Locate each line with the string "auch" in the listing below and copy it.

+===+

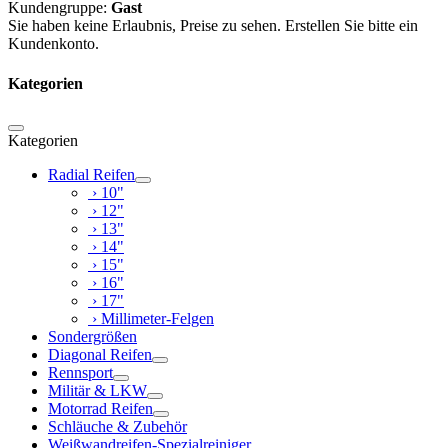
Kundengruppe:
Gast
Sie haben keine Erlaubnis, Preise zu sehen. Erstellen Sie bitte ein
Kundenkonto.
Kategorien
Kategorien
Radial Reifen
› 10"
› 12"
› 13"
› 14"
› 15"
› 16"
› 17"
› Millimeter-Felgen
Sondergrößen
Diagonal Reifen
Rennsport
Militär & LKW
Motorrad Reifen
Schläuche & Zubehör
Weißwandreifen-Spezialreiniger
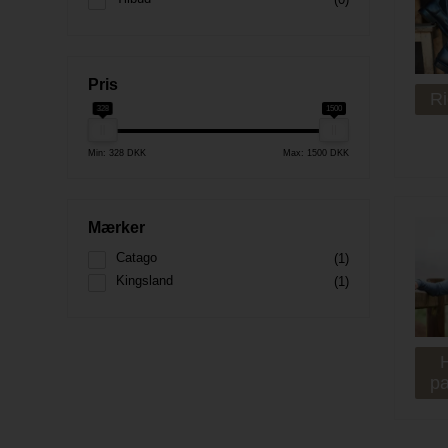
Pris
R
328
1500
Min: 328 DKK
Max: 1500 DKK
Mærker
Catago
(1)
Kingsland
(1)
p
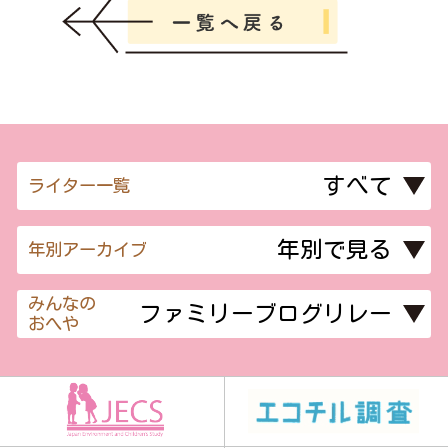
ライター一覧
年別アーカイブ
みんなの
おへや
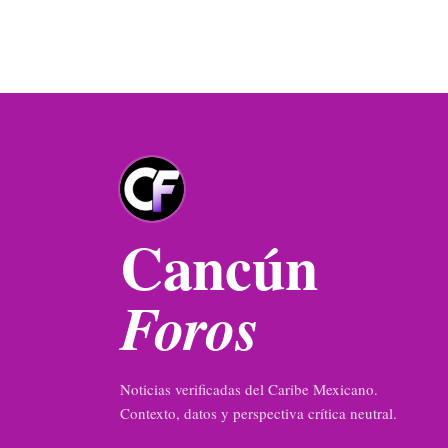
Cancún
Foros
Noticias verificadas del Caribe Mexicano.
Contexto, datos y perspectiva crítica neutral.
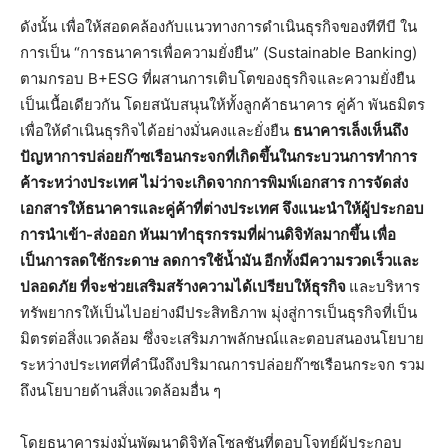
ดังนั้น เพื่อให้สอดคล้องกับแนวทางการดำเนินธุรกิจของทีทีบี ใน
การเป็น “การธนาคารเพื่อความยั่งยืน” (Sustainable Banking)
ตามกรอบ B+ESG ที่ผสานการเติบโตของธุรกิจและความยั่งยืน
เป็นเนื้อเดียวกัน โดยสนับสนุนให้ทั้งลูกค้าธนาคาร คู่ค้า พันธมิตร
เพื่อให้ดำเนินธุรกิจได้อย่างมั่นคงและยั่งยืน
ธนาคารเล็งเห็นถึง
ปัญหาการปล่อยก๊าซเรือนกระจกที่เกิดขึ้นในกระบวนการทำการ
ค้าระหว่างประเทศ ไม่ว่าจะเกิดจากการพิมพ์เอกสาร การจัดส่ง
เอกสารให้ธนาคารและคู่ค้าที่ต่างประเทศ จึงแนะนำให้ผู้ประกอบ
การนำเข้า
-ส่งออก หันมาทำธุรกรรมที่ผ่านดิจิทัลมากขึ้น เพื่อ
เป็นการลดใช้กระดาษ ลดการใช้น้ำมัน อีกทั้งมีความรวดเร็วและ
ปลอดภัย ที่จะช่วยเสริมสร้างความได้เปรียบให้ธุรกิจ
และบริหาร
ทรัพยากรให้เป็นไปอย่างมีประสิทธิภาพ มุ่งสู่การเป็นธุรกิจที่เป็น
มิตรต่อสิ่งแวดล้อม ซึ่งจะเสริมภาพลักษณ์และตอบสนองนโยบาย
ระหว่างประเทศที่คำนึงถึงปริมาณการปล่อยก๊าซเรือนกระจก รวม
ถึงนโยบายด้านสิ่งแวดล้อมอื่น ๆ
โดยธนาคารมุ่งมั่นพัฒนาดิจิทัลโซลูชันที่ตอบโจทย์ผู้ประกอบ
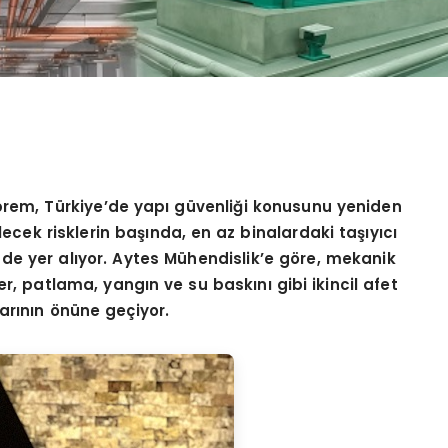
prem, Türkiye
’
de yapı güvenliği konusunu yeniden
ecek risklerin başında, en az binalardaki taşıyıcı
de yer alıyor. Aytes Mühendislik
’
e g
ö
re, mekanik
 patlama, yangın ve su baskını gibi ikincil afet
arının
ö
nüne geçiyor.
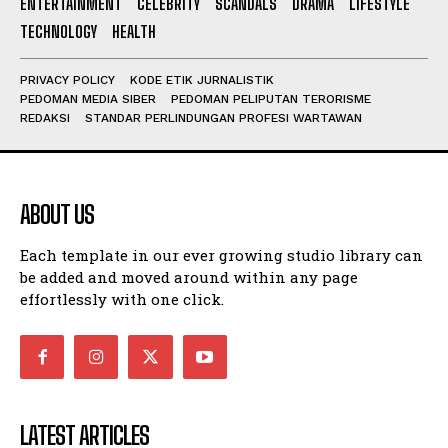
ENTERTAINMENT
CELEBRITY
SCANDALS
DRAMA
LIFESTYLE
TECHNOLOGY
HEALTH
PRIVACY POLICY
KODE ETIK JURNALISTIK
PEDOMAN MEDIA SIBER
PEDOMAN PELIPUTAN TERORISME
REDAKSI
STANDAR PERLINDUNGAN PROFESI WARTAWAN
ABOUT US
Each template in our ever growing studio library can
be added and moved around within any page
effortlessly with one click.
LATEST ARTICLES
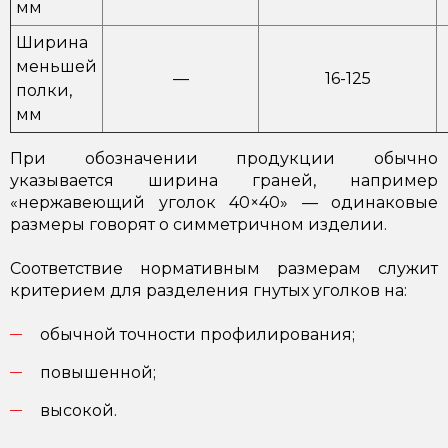
мм
Ширина
меньшей
—
16-125
полки,
мм
При обозначении продукции обычно
указывается ширина граней, например
«нержавеющий уголок 40×40» — одинаковые
размеры говорят о симметричном изделии.
Соответствие нормативным размерам служит
критерием для разделения гнутых уголков на:
обычной точности профилирования;
повышенной;
высокой.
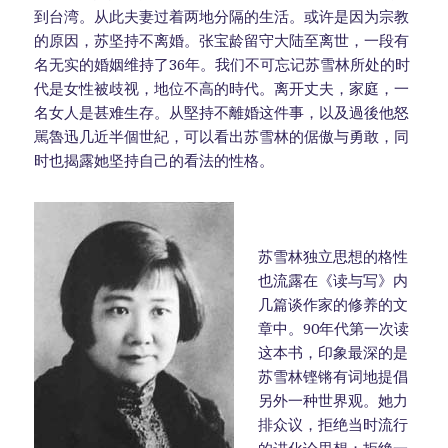
到台湾。从此夫妻过着两地分隔的生活。或许是因为宗教
的原因，苏坚持不离婚。张宝龄留守大陆至离世，一段有
名无实的婚姻维持了36年。我们不可忘记苏雪林所处的时
代是女性被歧视，地位不高的時代。离开丈夫，家庭，一
名女人是甚难生存。从堅持不離婚这件事，以及過後他怒
駡魯迅几近半個世紀，可以看出苏雪林的倨傲与勇敢，同
时也揭露她坚持自己的看法的性格。
苏雪林独立思想的格性
也流露在《读与写》内
几篇谈作家的修养的文
章中。90年代第一次读
这本书，印象最深的是
苏雪林铿锵有词地提倡
另外一种世界观。她力
排众议，拒绝当时流行
的进化论思想；拒绝一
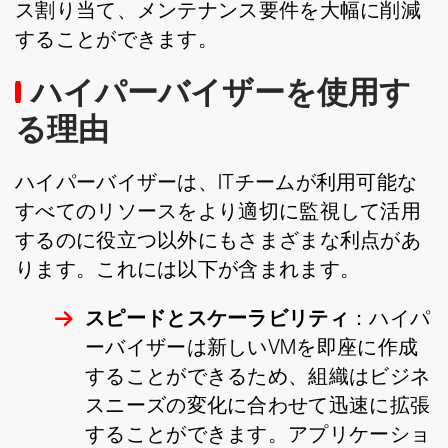
ス割り当て、メンテナンス要件を大幅に削減
することができます。
ハイパーバイザーを使用す
る理由
ハイパーバイザーは、ITチームが利用可能な
すべてのリソースをより適切に監視して活用
するのに役立つ以外にもさまざまな利点があ
ります。これには以下が含まれます。
スピードとスケーラビリティ
：ハイパ
ーバイザーは新しいVMを即座に作成
することができるため、組織はビジネ
スニーズの変化に合わせて迅速に拡張
することができます。アプリケーショ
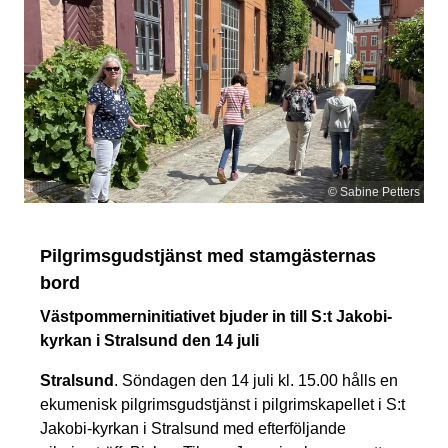
© Sabine Petters
Pilgrimsgudstjänst med stamgästernas
bord
Västpommerninitiativet bjuder in till S:t Jakobi-
kyrkan i Stralsund den 14 juli
Stralsund
. Söndagen den 14 juli kl. 15.00 hålls en
ekumenisk pilgrimsgudstjänst i pilgrimskapellet i S:t
Jakobi-kyrkan i Stralsund med efterföljande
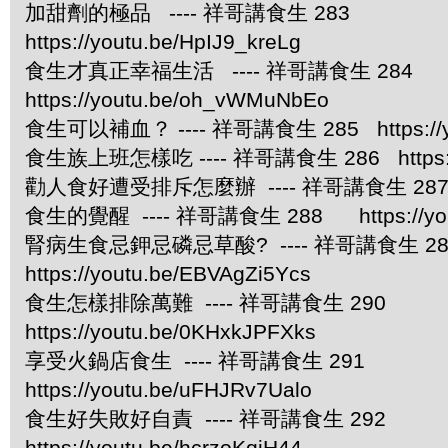
加甜劑的極品 ---- 祥哥講食生 283
https://youtu.be/HpIJ9_kreLg
食生才真正幸福生活 ---- 祥哥講食生 284
https://youtu.be/oh_vWMuNbEo
食生可以補血？ ---- 祥哥講食生 285 https://you
食生族上班怎樣吃 ---- 祥哥講食生 286 https://
勸人食好遭受排斥怎麼辦 ---- 祥哥講食生 287 https
食生的覺醒 ---- 祥哥講食生 288 https://yout
腎病生食忌鉀忌磷忌草酸? ---- 祥哥講食生
https://youtu.be/EBVAgZi5Ycs
食生怎樣排除萬難 ---- 祥哥講食生 290
https://youtu.be/0KHxkJPFXks
享受火鍋店食生 ---- 祥哥講食生 291
https://youtu.be/uFHJRv7Ualo
食生好失敗好自責 ---- 祥哥講食生 292
https://youtu.be/hcrzoKqjH44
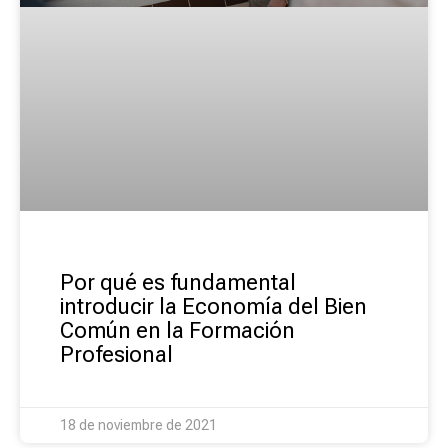
Por qué es fundamental
introducir la Economía del Bien
Común en la Formación
Profesional
18 de noviembre de 2021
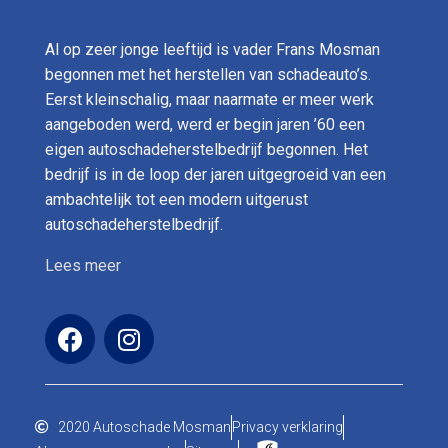
Al op zeer jonge leeftijd is vader Frans Mosman
begonnen met het herstellen van schadeauto’s.
Eerst kleinschalig, maar naarmate er meer werk
aangeboden werd, werd er begin jaren ’60 een
eigen autoschadeherstelbedrijf begonnen. Het
bedrijf is in de loop der jaren uitgegroeid van een
ambachtelijk tot een modern uitgerust
autoschadeherstelbedrijf.
Lees meer
2020 Autoschade Mosman
Privacy verklaring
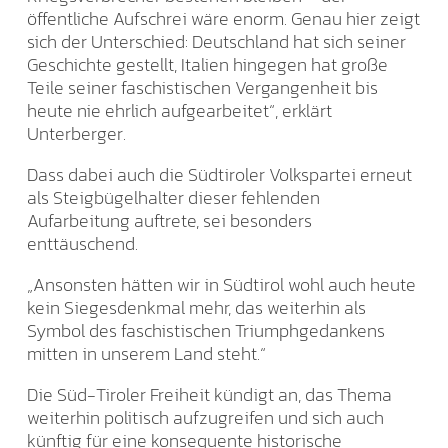
öffentliche Aufschrei wäre enorm. Genau hier zeigt
sich der Unterschied: Deutschland hat sich seiner
Geschichte gestellt, Italien hingegen hat große
Teile seiner faschistischen Vergangenheit bis
heute nie ehrlich aufgearbeitet“, erklärt
Unterberger.
Dass dabei auch die Südtiroler Volkspartei erneut
als Steigbügelhalter dieser fehlenden
Aufarbeitung auftrete, sei besonders
enttäuschend.
„Ansonsten hätten wir in Südtirol wohl auch heute
kein Siegesdenkmal mehr, das weiterhin als
Symbol des faschistischen Triumphgedankens
mitten in unserem Land steht.“
Die Süd-Tiroler Freiheit kündigt an, das Thema
weiterhin politisch aufzugreifen und sich auch
künftig für eine konsequente historische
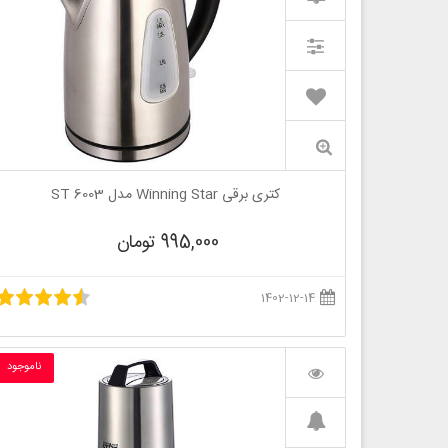
کتری برقی Winning Star مدل ST 6003
995,000 تومان
1402-12-14
ناموجود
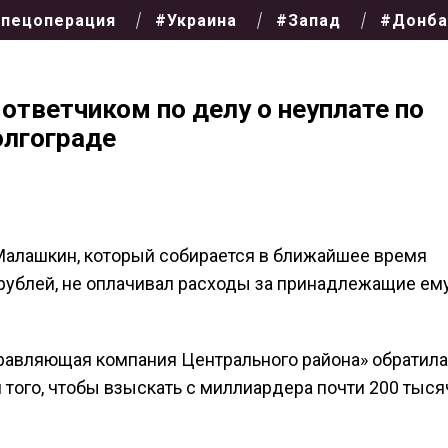
пецоперация
#Украина
#Запад
#Донба
ответчиком по делу о неуплате по
лгограде
Малашкин, который собирается в ближайшее время
 рублей, не оплачивал расходы за принадлежащие ем
Управляющая компания Центрального района» обратил
того, чтобы взыскать с миллиардера почти 200 тыся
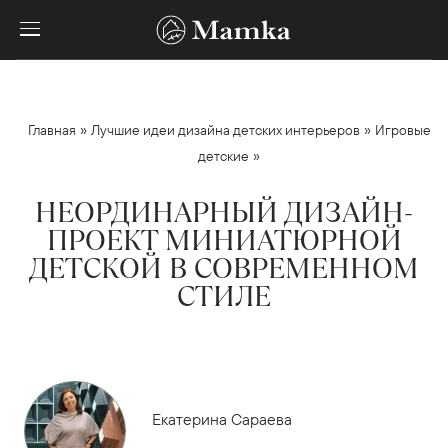
»
»
Главная
Лучшие идеи дизайна детских интерьеров
Игровые
»
детские
НЕОРДИНАРНЫЙ ДИЗАЙН-
ПРОЕКТ МИНИАТЮРНОЙ
ДЕТСКОЙ В СОВРЕМЕННОМ
СТИЛЕ
Екатерина Сараева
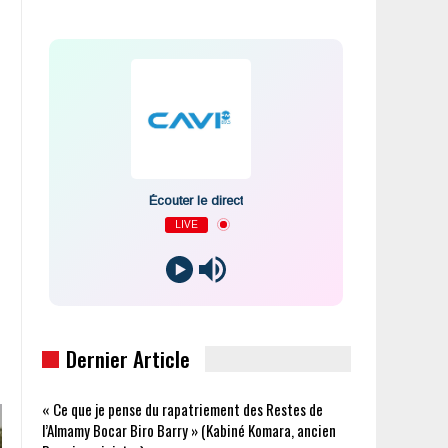
Écouter le direct
LIVE
Dernier Article
« Ce que je pense du rapatriement des Restes de
l’Almamy Bocar Biro Barry » (Kabiné Komara, ancien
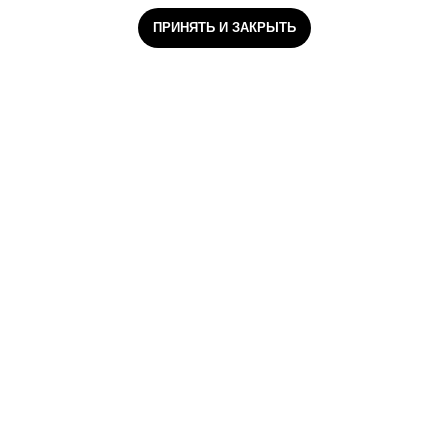
ПРИНЯТЬ И ЗАКРЫТЬ
ООО «Санаторий-профилакторий
«Серебряный родник»
Главная страница
О санатории
Номерной фонд
Программа «Базовый курс здоровья»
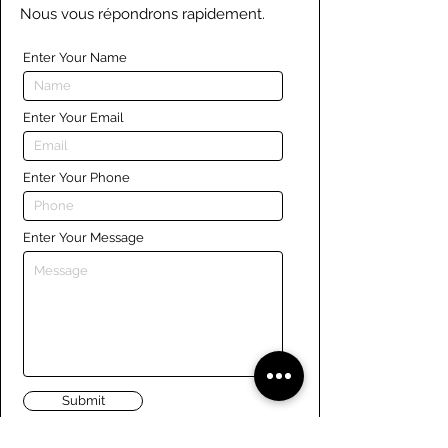
Nous vous répondrons rapidement.
Enter Your Name
Enter Your Email
Enter Your Phone
Enter Your Message
Submit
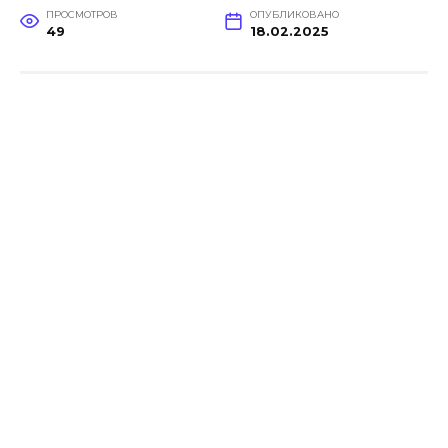
ПРОСМОТРОВ
ОПУБЛИКОВАНО
49
18.02.2025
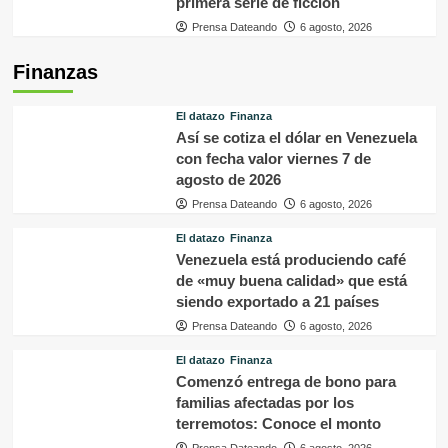
primera serie de ficción
Prensa Dateando
6 agosto, 2026
Finanzas
El datazo
Finanza
Así se cotiza el dólar en Venezuela
con fecha valor viernes 7 de
agosto de 2026
Prensa Dateando
6 agosto, 2026
El datazo
Finanza
Venezuela está produciendo café
de «muy buena calidad» que está
siendo exportado a 21 países
Prensa Dateando
6 agosto, 2026
El datazo
Finanza
Comenzó entrega de bono para
familias afectadas por los
terremotos: Conoce el monto
Prensa Dateando
6 agosto, 2026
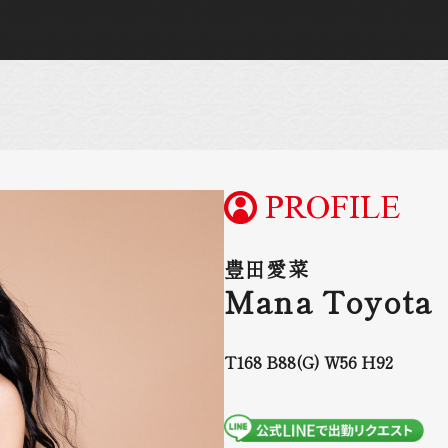
PROFILE
豊田愛菜
Mana Toyota
T168 B88(G) W56 H92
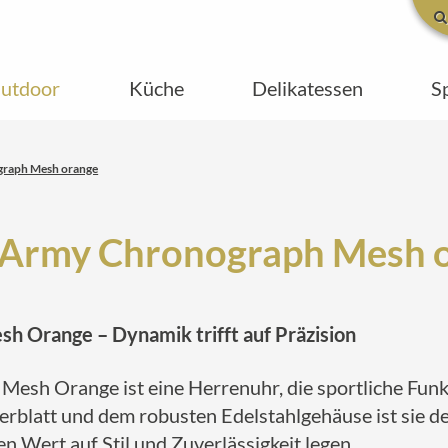
utdoor
Küche
Delikatessen
S
graph Mesh orange
 Army Chronograph Mesh 
h Orange – Dynamik trifft auf Präzision
sh Orange ist eine Herrenuhr, die sportliche Funkti
rblatt und dem robusten Edelstahlgehäuse ist sie de
n Wert auf Stil und Zuverlässigkeit legen.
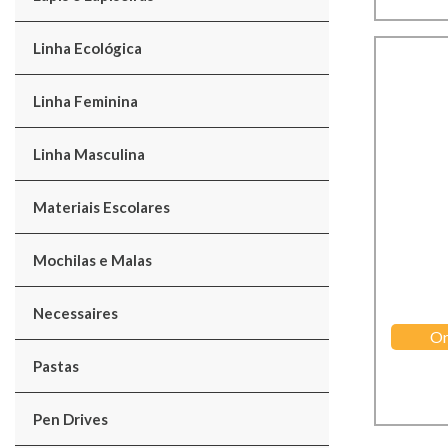
Linha Ecológica
Linha Feminina
Linha Masculina
Materiais Escolares
Mochilas e Malas
Necessaires
Or
Pastas
Pen Drives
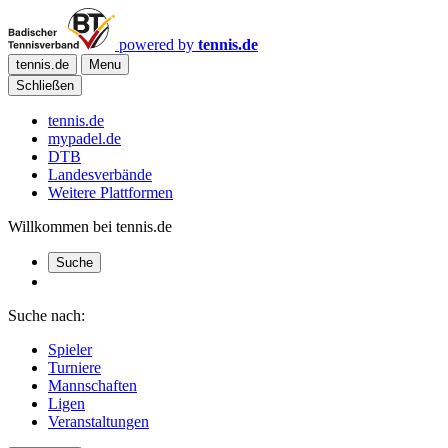
powered by
tennis.de
tennis.de
Menu
Schließen
tennis.de
mypadel.de
DTB
Landesverbände
Weitere Plattformen
Willkommen bei tennis.de
Suche
Suche nach:
Spieler
Turniere
Mannschaften
Ligen
Veranstaltungen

+===+

Solution for this task:
Dass dabei auch die Südtiroler Volkspartei erneut
„Ansonsten hätten wir in Südtirol wohl auch heute
weiterhin politisch aufzugreifen und sich auch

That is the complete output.